» **EXERCISE DIRECTIONS**: Extract all lines that hold "Trail" from the records below.

+++ SOURCE DATA +++

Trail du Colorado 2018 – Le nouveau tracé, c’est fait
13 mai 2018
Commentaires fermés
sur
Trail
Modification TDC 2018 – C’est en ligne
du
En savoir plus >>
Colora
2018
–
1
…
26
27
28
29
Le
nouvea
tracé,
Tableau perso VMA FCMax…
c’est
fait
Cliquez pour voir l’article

+++

» **SOLUTION TO THE PROBLEM**:
Trail du Colorado 2018 – Le nouveau tracé, c’est fait
Trail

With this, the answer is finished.